● **What you have to do**: Could you restate, word for word, the line that has "THE LORD, EXPERIENCE THE WORLD, AND" and all lines following it through the end of the entries below?

*** Supplied data Section Begins ***

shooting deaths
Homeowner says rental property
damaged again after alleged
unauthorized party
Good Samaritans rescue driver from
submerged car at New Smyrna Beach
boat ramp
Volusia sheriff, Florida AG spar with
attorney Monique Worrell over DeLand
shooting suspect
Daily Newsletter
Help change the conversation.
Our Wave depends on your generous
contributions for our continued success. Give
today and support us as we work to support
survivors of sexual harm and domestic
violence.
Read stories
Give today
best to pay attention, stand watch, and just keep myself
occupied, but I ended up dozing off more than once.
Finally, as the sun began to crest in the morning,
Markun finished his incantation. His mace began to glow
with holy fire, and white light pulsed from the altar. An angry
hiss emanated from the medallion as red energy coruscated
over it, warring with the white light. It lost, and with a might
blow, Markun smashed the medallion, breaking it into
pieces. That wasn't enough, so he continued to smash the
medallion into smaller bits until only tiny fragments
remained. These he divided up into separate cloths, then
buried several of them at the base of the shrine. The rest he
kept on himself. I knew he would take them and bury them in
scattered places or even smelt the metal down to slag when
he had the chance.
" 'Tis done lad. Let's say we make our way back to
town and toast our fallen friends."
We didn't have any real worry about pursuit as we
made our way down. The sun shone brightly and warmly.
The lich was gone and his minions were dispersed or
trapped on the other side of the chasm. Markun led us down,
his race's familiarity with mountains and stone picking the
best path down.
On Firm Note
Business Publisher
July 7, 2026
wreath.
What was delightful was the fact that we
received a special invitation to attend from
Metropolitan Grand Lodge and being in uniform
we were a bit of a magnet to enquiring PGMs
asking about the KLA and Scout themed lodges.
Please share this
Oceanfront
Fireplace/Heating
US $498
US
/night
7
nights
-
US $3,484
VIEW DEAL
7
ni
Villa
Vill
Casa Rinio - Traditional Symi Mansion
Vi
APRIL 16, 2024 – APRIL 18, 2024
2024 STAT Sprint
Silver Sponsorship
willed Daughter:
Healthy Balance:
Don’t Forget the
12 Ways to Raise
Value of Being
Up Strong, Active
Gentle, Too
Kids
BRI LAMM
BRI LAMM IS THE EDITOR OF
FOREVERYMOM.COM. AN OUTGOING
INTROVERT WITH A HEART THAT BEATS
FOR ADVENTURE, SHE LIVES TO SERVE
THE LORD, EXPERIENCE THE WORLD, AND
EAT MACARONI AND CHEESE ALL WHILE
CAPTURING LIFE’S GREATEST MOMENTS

*** Supplied data Section Ends ***

● **Answer below**:
THE LORD, EXPERIENCE THE WORLD, AND
EAT MACARONI AND CHEESE ALL WHILE
CAPTURING LIFE’S GREATEST MOMENTS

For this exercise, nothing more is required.